November 5, 2008
Bumper rapeseed and sunflower crops in Canada, Australia, Russia and Ukraine may put downward pressure on global vegetable oil prices over the next few months.
The current weakness in vegetable oils is not due to excess stocks of palm oil alone, but also because of favorable weather that has pushed up production of rapeseed and sunflower, said a Kuala Lumpur-based executive at a global trading company.
Sunflower oil's premium over soy oil, by end-October, has narrowed substantially to just $5 a tonne from US$265 / tonne in early July, Thomas Mielke, editor-in-chief of Oil World, a Hamburg-based journal on vegetable oils, said Tuesday, 4 November 2008.

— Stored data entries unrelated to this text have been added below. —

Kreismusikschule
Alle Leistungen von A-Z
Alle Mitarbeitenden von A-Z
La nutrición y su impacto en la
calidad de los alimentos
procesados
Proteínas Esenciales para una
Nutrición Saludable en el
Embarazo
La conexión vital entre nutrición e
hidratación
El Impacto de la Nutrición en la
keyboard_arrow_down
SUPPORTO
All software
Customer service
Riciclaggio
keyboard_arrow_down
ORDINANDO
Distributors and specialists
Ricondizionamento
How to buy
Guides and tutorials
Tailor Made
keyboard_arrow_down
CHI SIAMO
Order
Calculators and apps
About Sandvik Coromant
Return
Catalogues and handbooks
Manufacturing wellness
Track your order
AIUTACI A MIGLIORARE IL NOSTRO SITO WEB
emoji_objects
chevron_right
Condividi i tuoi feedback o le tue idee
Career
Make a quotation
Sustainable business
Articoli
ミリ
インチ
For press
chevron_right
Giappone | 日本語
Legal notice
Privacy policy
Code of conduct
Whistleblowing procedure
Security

He said higher sunflower production in the northern hemisphere including countries such as Ukraine, Turkey and Russia have dragged down the premium.

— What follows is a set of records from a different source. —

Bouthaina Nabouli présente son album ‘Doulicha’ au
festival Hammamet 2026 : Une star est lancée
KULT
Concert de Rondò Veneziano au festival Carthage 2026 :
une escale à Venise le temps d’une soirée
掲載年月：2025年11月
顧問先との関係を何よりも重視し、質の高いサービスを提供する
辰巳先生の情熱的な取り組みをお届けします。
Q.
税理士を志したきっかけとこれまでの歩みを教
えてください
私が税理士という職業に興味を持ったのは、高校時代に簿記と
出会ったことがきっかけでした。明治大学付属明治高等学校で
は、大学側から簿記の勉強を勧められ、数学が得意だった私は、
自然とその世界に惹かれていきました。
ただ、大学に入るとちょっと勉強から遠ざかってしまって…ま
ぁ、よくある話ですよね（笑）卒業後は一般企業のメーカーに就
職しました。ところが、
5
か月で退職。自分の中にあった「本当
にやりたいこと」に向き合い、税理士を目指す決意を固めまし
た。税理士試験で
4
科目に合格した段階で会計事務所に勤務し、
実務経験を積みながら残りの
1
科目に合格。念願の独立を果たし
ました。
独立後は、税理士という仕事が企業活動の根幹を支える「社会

Global sunflower oil and rapeseed oil production may rise by 1.6 million and 1.2 million tonnes respectively in 2008-09 after a decline last year, according to estimates by London-based vegetable oils analyst Dorab Mistry.

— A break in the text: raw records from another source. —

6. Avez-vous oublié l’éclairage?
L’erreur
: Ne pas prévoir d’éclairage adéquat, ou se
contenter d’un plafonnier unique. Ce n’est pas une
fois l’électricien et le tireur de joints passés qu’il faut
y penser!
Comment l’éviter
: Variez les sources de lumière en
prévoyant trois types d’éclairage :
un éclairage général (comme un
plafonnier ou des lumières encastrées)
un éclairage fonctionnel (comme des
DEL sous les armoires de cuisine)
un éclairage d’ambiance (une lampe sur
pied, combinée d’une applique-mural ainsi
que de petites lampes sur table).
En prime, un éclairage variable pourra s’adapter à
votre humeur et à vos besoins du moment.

The marketing year for vegetable oils run from October to September .
The overproduction of sunflower seed in Ukraine and Russia is exerting pressure on price of soy oil in the export market, said Mistry, addressing the annual forum of Japan Oilseeds and Processors Association last week.
Most export markets for rapeseed appear to have been taken up already by Ukraine's production and therefore, Canada and Australia have an unenviable problem (of surplus) at hand, noted Mistry.
A Brussels-based trading executive said Russia and Ukraine are swapping their costlier sunflower oil and rapeseed oil for cheaper palm oil cargoes. There is a large demand for rapeseed oil in the EU to make biodiesel.
The EU, which produces nearly a third of the world's rapeseed output, is now one of the world's largest producers of biodiesel by volume.
Biofuel producers now use nearly 60 percent of EU's rapeseed oil output.
Mielke said amid the overall fall in global vegetable oil prices, rapeseed oil's premium over soy oil has increased to US$200 / tonne as of end-October from US$40 / tonne in early July.
Mistry said domestic soy oil prices in the US will also be under pressure due to inflow of rapeseed, in one form or the other, seed, oil or biodiesel.
In absence of other markets, Canada's canola or rapeseed may find its way into the US.
Traders said if weather continues to be favorable, India will likely harvest a larger rapeseed crop in 2009.
As of Thursday, October 30 2008, its rapeseed acreage was an estimated 1.47 million hectares, up from 947,000 hectares a year ago.